Size as the main factor improves properties – Size Matters
The sub-micron size of nanoparticles offers a number of distinct advantages over microparticles particularly in drug delivery due to the fact that these particles are in the size region of macromolecules. The physical characteristics, particularly for particles less tahn 100 nm in size allows these particles to reach virtually all tissues in the body. Nanoparticles have in general, relatively higher intracellular uptake compared to microparticles. This was demonstatrated by Desai et al. (1997), whereby 100 nm size nanoparticles showed a 2.5 fold greater up-take compared to 1 um and 6 fold higher up take compared to 10 um microparticles in caco-2 cell line. This aspect of intracellular uptake is more critical for intracellular pathogens such as infectious diseases, where the drug needs to act intracellularly. Thus by nanoencapsulating the product, one can attain intracellular delivery. Furthermore these particles can cross barriers that in general make it difficult for conventional therapeutic compounds to reach the target.

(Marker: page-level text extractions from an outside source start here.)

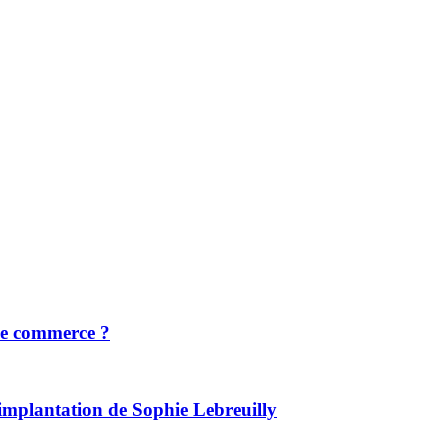
de commerce ?
’implantation de Sophie Lebreuilly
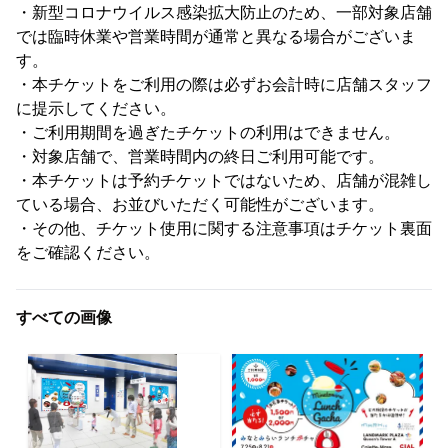
・新型コロナウイルス感染拡大防止のため、一部対象店舗
では臨時休業や営業時間が通常と異なる場合がございま
す。
・本チケットをご利用の際は必ずお会計時に店舗スタッフ
に提示してください。
・ご利用期間を過ぎたチケットの利用はできません。
・対象店舗で、営業時間内の終日ご利用可能です。
・本チケットは予約チケットではないため、店舗が混雑し
ている場合、お並びいただく可能性がございます。
・その他、チケット使用に関する注意事項はチケット裏面
をご確認ください。
すべての画像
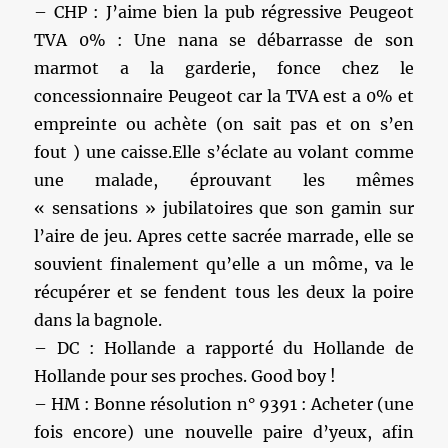
– CHP : J’aime bien la pub régressive Peugeot
TVA 0% : Une nana se débarrasse de son
marmot a la garderie, fonce chez le
concessionnaire Peugeot car la TVA est a 0% et
empreinte ou achète (on sait pas et on s’en
fout ) une caisse.Elle s’éclate au volant comme
une malade, éprouvant les mêmes
« sensations » jubilatoires que son gamin sur
l’aire de jeu. Apres cette sacrée marrade, elle se
souvient finalement qu’elle a un môme, va le
récupérer et se fendent tous les deux la poire
dans la bagnole.
– DC : Hollande a rapporté du Hollande de
Hollande pour ses proches. Good boy !
– HM : Bonne résolution n° 9391 : Acheter (une
fois encore) une nouvelle paire d’yeux, afin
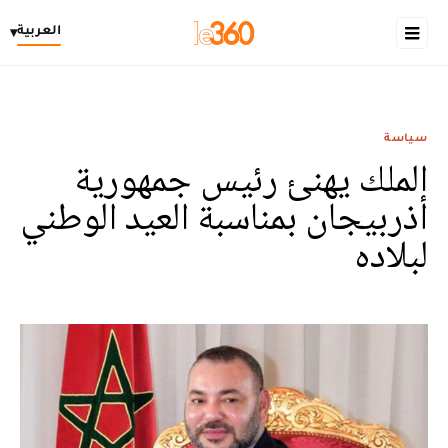
العربية
▾
سياسة
الملك يهنئ رئيس جمهورية
أذربيجان بمناسبة العيد الوطني
لبلاده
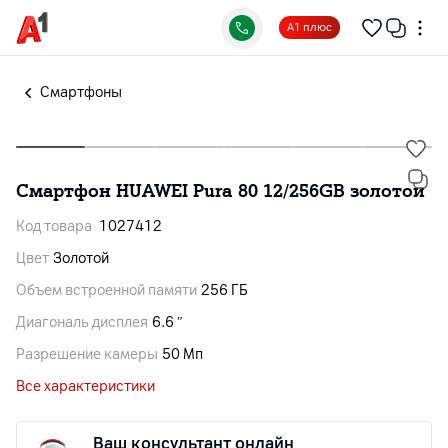
А1 плюс
Смартфоны
Смартфон HUAWEI Pura 80 12/256GB золотой
Код товара
1027412
Цвет
Золотой
Объем встроенной памяти
256 ГБ
Диагональ дисплея
6.6 ″
Разрешение камеры
50 Мп
Все характеристики
Ваш консультант онлайн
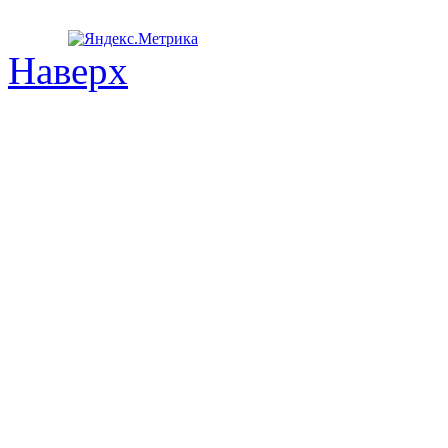
Наверх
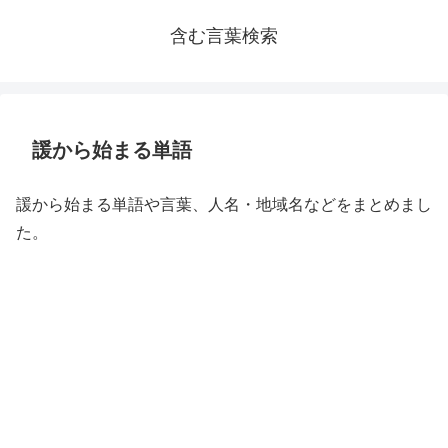
含む言葉検索
諼から始まる単語
諼から始まる単語や言葉、人名・地域名などをまとめまし
た。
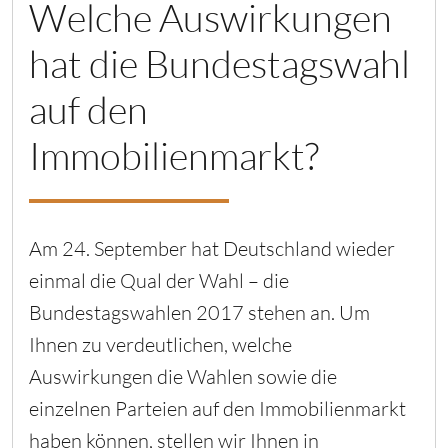
Welche Auswirkungen
hat die Bundestagswahl
auf den
Immobilienmarkt?
Am 24. September hat Deutschland wieder
einmal die Qual der Wahl – die
Bundestagswahlen 2017 stehen an. Um
Ihnen zu verdeutlichen, welche
Auswirkungen die Wahlen sowie die
einzelnen Parteien auf den Immobilienmarkt
haben können, stellen wir Ihnen in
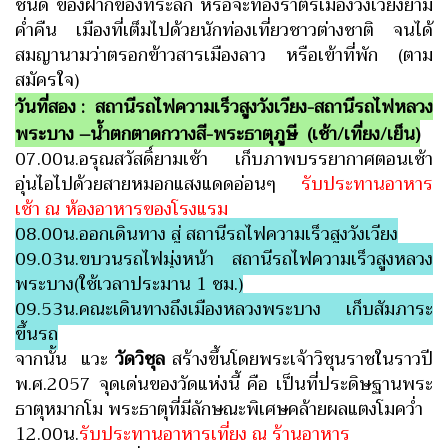
ชนิด ของฝากของที่ระลึก หรือจะท่องราตรีเมืองวังเวียงยาม
ค่ำคืน เมืองที่เต็มไปด้วยนักท่องเที่ยวชาวต่างชาติ จนได้
สมญานามว่าตรอกข้าวสารเมืองลาว หรือเข้าที่พัก (ตาม
สมัครใจ)
วันที่สอง : สถานีรถไฟความเร็วสูงวังเวียง-สถานีรถไฟหลวง
พระบาง –น้ำตกตาดกวางสี-พระธาตุภูษี (เช้า/เที่ยง/เย็น)
07.00น.อรุณสวัสดิ์ยามเช้า เก็บภาพบรรยากาศตอนเช้า
อุ่นไอไปด้วยสายหมอกแสงแดดอ่อนๆ
รับประทานอาหาร
เช้า ณ ห้องอาหารของโรงแรม
08.00น.ออกเดินทาง สู่ สถานีรถไฟความเร็วสูงวังเวียง
09.03น.ขบวนรถไฟมุ่งหน้า สถานีรถไฟความเร็วสูงหลวง
พระบาง
(ใช้เวลาประมาน 1 ชม.)
09.53น.คณะเดินทางถึงเมืองหลวงพระบาง เก็บสัมภาระ
ขึ้นรถ
จากนั้น แวะ
วัดวิชุล
สร้างขึ้นโดยพระเจ้าวิชุนราชในราวปี
พ.ศ.2057 จุดเด่นของวัดแห่งนี้ คือ เป็นที่ประดิษฐานพระ
ธาตุหมากโม พระธาตุที่มีลักษณะพิเศษคล้ายผลแตงโมคว่ำ
12.00น.
รับประทานอาหารเที่ยง ณ ร้านอาหาร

Reports on nano-particles crossing the blood brain barrier (BBB), the stomach epithelial and even the skin have been presented. When orally taken, free therapeutic agents are absorbed into the systematic circulation via the portal blood and undergo first pass metabolism, leading to poor bioavailability of drugs. However, when in a Nan format, transport of these products will, in addition to entry via the portal blood, be through the Peuer’s patches, followed by uptake via the M cells, entry into the intestinal lymphatic transport and thus into systemic circulation. This mode of transport, which includes, endocytosis and phagocytosis will thus minimise the first pass hepatic metabolism of the therapeutic agents, therefore improving their bioavailability.
The nanocarriers can also be optimised to nanoencapsulate both hydrophilic and hydrophobic therapeutic compounds. In addition, nano sized particles have very high surface area per unit volume, and this has revolutionised the field of delivery through improved bioavailability of most therapeutic compounds that generally have poor bioavailability.